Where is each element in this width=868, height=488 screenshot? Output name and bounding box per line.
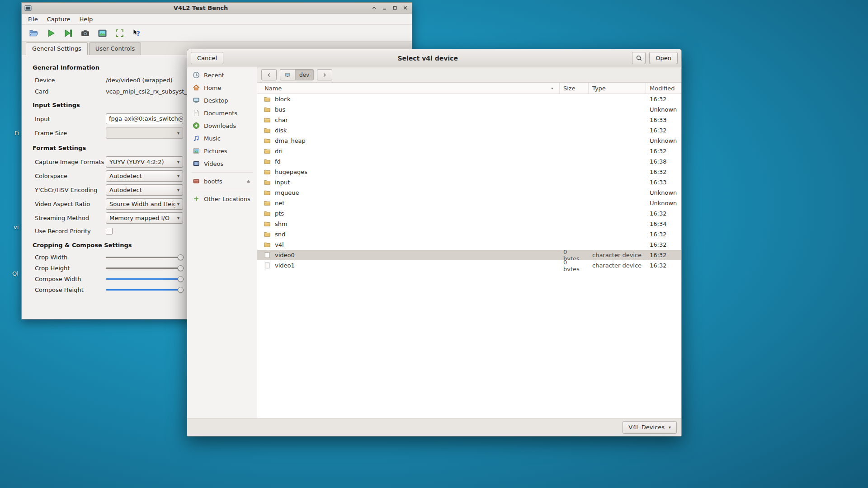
y-cbcr-hsv-encoding-dropdown[interactable]: Autodetect▾: [106, 184, 183, 196]
desktop-icon-label[interactable]: vi: [14, 224, 19, 230]
field-label: Card: [35, 88, 106, 95]
column-header-modified[interactable]: Modified: [646, 83, 681, 94]
file-row-net[interactable]: netUnknown: [257, 198, 681, 208]
use-record-priority-checkbox[interactable]: [106, 228, 113, 235]
path-segment-dev[interactable]: dev: [295, 69, 314, 80]
crop-height-slider[interactable]: [106, 264, 184, 272]
file-row-input[interactable]: input16:33: [257, 177, 681, 188]
show-frames-button[interactable]: [96, 27, 108, 39]
menu-capture[interactable]: Capture: [42, 14, 75, 24]
slider-handle[interactable]: [178, 276, 184, 282]
sidebar-item-desktop[interactable]: Desktop: [187, 94, 257, 107]
file-name-cell: v4l: [257, 239, 560, 250]
sidebar-separator: [191, 172, 253, 173]
slider-fill: [106, 267, 181, 269]
desktop-icon-label[interactable]: Fi: [14, 130, 19, 136]
sidebar-item-home[interactable]: Home: [187, 81, 257, 94]
file-name: v4l: [275, 241, 284, 248]
compose-width-slider[interactable]: [106, 275, 184, 283]
file-type: [589, 104, 646, 115]
file-row-pts[interactable]: pts16:32: [257, 208, 681, 219]
desktop-icon-label[interactable]: Ql: [12, 270, 19, 277]
file-list[interactable]: block16:32busUnknownchar16:33disk16:32dm…: [257, 94, 681, 418]
capture-image-formats-dropdown[interactable]: YUYV (YUYV 4:2:2)▾: [106, 156, 183, 168]
file-name: net: [275, 200, 284, 206]
close-button[interactable]: [401, 4, 409, 12]
shade-button[interactable]: [370, 4, 378, 12]
maximize-button[interactable]: [391, 4, 399, 12]
shade-icon: [371, 5, 377, 11]
sidebar-item-recent[interactable]: Recent: [187, 69, 257, 81]
file-type: [589, 229, 646, 239]
colorspace-dropdown[interactable]: Autodetect▾: [106, 170, 183, 182]
sidebar-item-pictures[interactable]: Pictures: [187, 145, 257, 157]
column-header-name[interactable]: Name: [257, 83, 560, 94]
tab-general-settings[interactable]: General Settings: [26, 42, 88, 55]
fullscreen-button[interactable]: [113, 27, 126, 39]
file-row-fd[interactable]: fd16:38: [257, 156, 681, 167]
app-titlebar[interactable]: V4L2 Test Bench: [22, 3, 412, 14]
forward-button[interactable]: [317, 69, 332, 80]
open-device-button[interactable]: [28, 27, 40, 39]
cancel-button[interactable]: Cancel: [191, 52, 223, 64]
sidebar-item-downloads[interactable]: Downloads: [187, 119, 257, 132]
file-row-snd[interactable]: snd16:32: [257, 229, 681, 239]
slider-handle[interactable]: [178, 287, 184, 293]
back-button[interactable]: [261, 69, 277, 80]
maximize-icon: [392, 5, 398, 11]
file-row-shm[interactable]: shm16:34: [257, 219, 681, 229]
path-bar: dev: [257, 67, 681, 83]
column-header-size[interactable]: Size: [560, 83, 589, 94]
context-help-icon: [132, 28, 142, 38]
chevron-down-icon: ▾: [177, 216, 179, 221]
file-row-disk[interactable]: disk16:32: [257, 125, 681, 136]
sidebar-item-other-locations[interactable]: Other Locations: [187, 192, 257, 205]
file-row-video1[interactable]: video10 bytescharacter device16:32: [257, 260, 681, 271]
snapshot-button[interactable]: [79, 27, 91, 39]
step-frame-button[interactable]: [62, 27, 74, 39]
slider-handle[interactable]: [178, 254, 184, 260]
file-type-filter[interactable]: V4L Devices ▾: [623, 421, 677, 434]
column-header-type[interactable]: Type: [589, 83, 646, 94]
eject-icon[interactable]: [245, 178, 251, 184]
sidebar-item-music[interactable]: Music: [187, 132, 257, 145]
file-name: bus: [275, 106, 285, 113]
open-button[interactable]: Open: [649, 52, 678, 64]
streaming-method-dropdown[interactable]: Memory mapped I/O▾: [106, 212, 183, 224]
start-capture-button[interactable]: [45, 27, 57, 39]
field-label: Colorspace: [35, 173, 106, 179]
camera-icon: [80, 28, 90, 38]
file-row-block[interactable]: block16:32: [257, 94, 681, 104]
crop-width-slider[interactable]: [106, 253, 184, 261]
sidebar-item-videos[interactable]: Videos: [187, 157, 257, 170]
file-row-video0[interactable]: video00 bytescharacter device16:32: [257, 250, 681, 260]
file-row-mqueue[interactable]: mqueueUnknown: [257, 188, 681, 198]
context-help-button[interactable]: [131, 27, 143, 39]
file-name-cell: dri: [257, 146, 560, 156]
tab-user-controls[interactable]: User Controls: [89, 42, 142, 55]
input-input[interactable]: fpga-axi@0:axis_switch@0: [106, 113, 183, 124]
file-row-dma-heap[interactable]: dma_heapUnknown: [257, 136, 681, 146]
home-icon: [193, 84, 200, 91]
video-aspect-ratio-dropdown[interactable]: Source Width and Height▾: [106, 198, 183, 210]
folder-icon: [264, 231, 271, 238]
compose-height-slider[interactable]: [106, 286, 184, 294]
file-name: hugepages: [275, 169, 307, 175]
file-row-hugepages[interactable]: hugepages16:32: [257, 167, 681, 177]
sidebar-item-bootfs[interactable]: bootfs: [187, 175, 257, 188]
file-row-bus[interactable]: busUnknown: [257, 104, 681, 115]
file-row-v4l[interactable]: v4l16:32: [257, 239, 681, 250]
file-name: snd: [275, 231, 285, 238]
menu-help[interactable]: Help: [75, 14, 97, 24]
search-button[interactable]: [632, 52, 646, 64]
minimize-button[interactable]: [380, 4, 388, 12]
computer-root-button[interactable]: [280, 69, 295, 80]
file-name-cell: hugepages: [257, 167, 560, 177]
menu-file[interactable]: File: [24, 14, 42, 24]
file-row-char[interactable]: char16:33: [257, 115, 681, 125]
column-headers: Name Size Type Modified: [257, 83, 681, 94]
sidebar-item-documents[interactable]: Documents: [187, 107, 257, 119]
slider-handle[interactable]: [178, 265, 184, 271]
file-size: [560, 136, 589, 146]
file-row-dri[interactable]: dri16:32: [257, 146, 681, 156]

━━━━

▸ **REQUIRED ACTION**:
Return the entries unchanged, save for the pictures, which do not belong in the copy.

▸ **THE COMPLETED TASK**:
Where is each element in this width=868, height=488 screenshot? Output name and bounding box per line.
y-cbcr-hsv-encoding-dropdown[interactable]: Autodetect▾: [106, 184, 183, 196]
desktop-icon-label[interactable]: vi: [14, 224, 19, 230]
field-label: Card: [35, 88, 106, 95]
column-header-modified[interactable]: Modified: [646, 83, 681, 94]
file-row-net[interactable]: netUnknown: [257, 198, 681, 208]
use-record-priority-checkbox[interactable]: [106, 228, 113, 235]
path-segment-dev[interactable]: dev: [295, 69, 314, 80]
crop-height-slider[interactable]: [106, 264, 184, 272]
file-row-input[interactable]: input16:33: [257, 177, 681, 188]
show-frames-button[interactable]: [96, 27, 108, 39]
menu-capture[interactable]: Capture: [42, 14, 75, 24]
slider-handle[interactable]: [178, 276, 184, 282]
sidebar-item-desktop[interactable]: Desktop: [187, 94, 257, 107]
file-name-cell: v4l: [257, 239, 560, 250]
sidebar-separator: [191, 172, 253, 173]
slider-fill: [106, 267, 181, 269]
desktop-icon-label[interactable]: Fi: [14, 130, 19, 136]
sidebar-item-home[interactable]: Home: [187, 81, 257, 94]
file-name: v4l: [275, 241, 284, 248]
compose-width-slider[interactable]: [106, 275, 184, 283]
file-type: [589, 104, 646, 115]
file-row-pts[interactable]: pts16:32: [257, 208, 681, 219]
desktop-icon-label[interactable]: Ql: [12, 270, 19, 277]
file-list[interactable]: block16:32busUnknownchar16:33disk16:32dm…: [257, 94, 681, 418]
capture-image-formats-dropdown[interactable]: YUYV (YUYV 4:2:2)▾: [106, 156, 183, 168]
file-name: net: [275, 200, 284, 206]
close-button[interactable]: [401, 4, 409, 12]
shade-button[interactable]: [370, 4, 378, 12]
maximize-button[interactable]: [391, 4, 399, 12]
shade-icon: [371, 5, 377, 11]
sidebar-item-recent[interactable]: Recent: [187, 69, 257, 81]
file-type: [589, 229, 646, 239]
colorspace-dropdown[interactable]: Autodetect▾: [106, 170, 183, 182]
sidebar-item-pictures[interactable]: Pictures: [187, 145, 257, 157]
column-header-name[interactable]: Name: [257, 83, 560, 94]
tab-general-settings[interactable]: General Settings: [26, 42, 88, 55]
fullscreen-button[interactable]: [113, 27, 126, 39]
file-row-fd[interactable]: fd16:38: [257, 156, 681, 167]
app-titlebar[interactable]: V4L2 Test Bench: [22, 3, 412, 14]
forward-button[interactable]: [317, 69, 332, 80]
open-device-button[interactable]: [28, 27, 40, 39]
cancel-button[interactable]: Cancel: [191, 52, 223, 64]
sidebar-item-downloads[interactable]: Downloads: [187, 119, 257, 132]
file-row-snd[interactable]: snd16:32: [257, 229, 681, 239]
slider-handle[interactable]: [178, 287, 184, 293]
back-button[interactable]: [261, 69, 277, 80]
maximize-icon: [392, 5, 398, 11]
file-row-shm[interactable]: shm16:34: [257, 219, 681, 229]
path-bar: dev: [257, 67, 681, 83]
column-header-size[interactable]: Size: [560, 83, 589, 94]
context-help-icon: [132, 28, 142, 38]
chevron-down-icon: ▾: [177, 216, 179, 221]
file-row-disk[interactable]: disk16:32: [257, 125, 681, 136]
sidebar-item-other-locations[interactable]: Other Locations: [187, 192, 257, 205]
file-row-video1[interactable]: video10 bytescharacter device16:32: [257, 260, 681, 271]
snapshot-button[interactable]: [79, 27, 91, 39]
step-frame-button[interactable]: [62, 27, 74, 39]
slider-handle[interactable]: [178, 254, 184, 260]
file-type-filter[interactable]: V4L Devices ▾: [623, 421, 677, 434]
column-header-type[interactable]: Type: [589, 83, 646, 94]
eject-icon[interactable]: [245, 178, 251, 184]
sidebar-item-music[interactable]: Music: [187, 132, 257, 145]
file-name: bus: [275, 106, 285, 113]
open-button[interactable]: Open: [649, 52, 678, 64]
streaming-method-dropdown[interactable]: Memory mapped I/O▾: [106, 212, 183, 224]
start-capture-button[interactable]: [45, 27, 57, 39]
field-label: Colorspace: [35, 173, 106, 179]
camera-icon: [80, 28, 90, 38]
file-row-block[interactable]: block16:32: [257, 94, 681, 104]
crop-width-slider[interactable]: [106, 253, 184, 261]
sidebar-item-videos[interactable]: Videos: [187, 157, 257, 170]
file-row-video0[interactable]: video00 bytescharacter device16:32: [257, 250, 681, 260]
file-row-mqueue[interactable]: mqueueUnknown: [257, 188, 681, 198]
context-help-button[interactable]: [131, 27, 143, 39]
file-name-cell: dri: [257, 146, 560, 156]
tab-user-controls[interactable]: User Controls: [89, 42, 142, 55]
input-input[interactable]: fpga-axi@0:axis_switch@0: [106, 113, 183, 124]
file-row-dma-heap[interactable]: dma_heapUnknown: [257, 136, 681, 146]
home-icon: [193, 84, 200, 91]
video-aspect-ratio-dropdown[interactable]: Source Width and Height▾: [106, 198, 183, 210]
folder-icon: [264, 231, 271, 238]
compose-height-slider[interactable]: [106, 286, 184, 294]
file-name: hugepages: [275, 169, 307, 175]
file-row-hugepages[interactable]: hugepages16:32: [257, 167, 681, 177]
sidebar-item-bootfs[interactable]: bootfs: [187, 175, 257, 188]
file-row-bus[interactable]: busUnknown: [257, 104, 681, 115]
file-row-v4l[interactable]: v4l16:32: [257, 239, 681, 250]
file-name: snd: [275, 231, 285, 238]
menu-help[interactable]: Help: [75, 14, 97, 24]
search-button[interactable]: [632, 52, 646, 64]
minimize-button[interactable]: [380, 4, 388, 12]
computer-root-button[interactable]: [280, 69, 295, 80]
file-name-cell: hugepages: [257, 167, 560, 177]
menu-file[interactable]: File: [24, 14, 42, 24]
file-row-char[interactable]: char16:33: [257, 115, 681, 125]
column-headers: Name Size Type Modified: [257, 83, 681, 94]
sidebar-item-documents[interactable]: Documents: [187, 107, 257, 119]
slider-handle[interactable]: [178, 265, 184, 271]
file-size: [560, 136, 589, 146]
file-row-dri[interactable]: dri16:32: [257, 146, 681, 156]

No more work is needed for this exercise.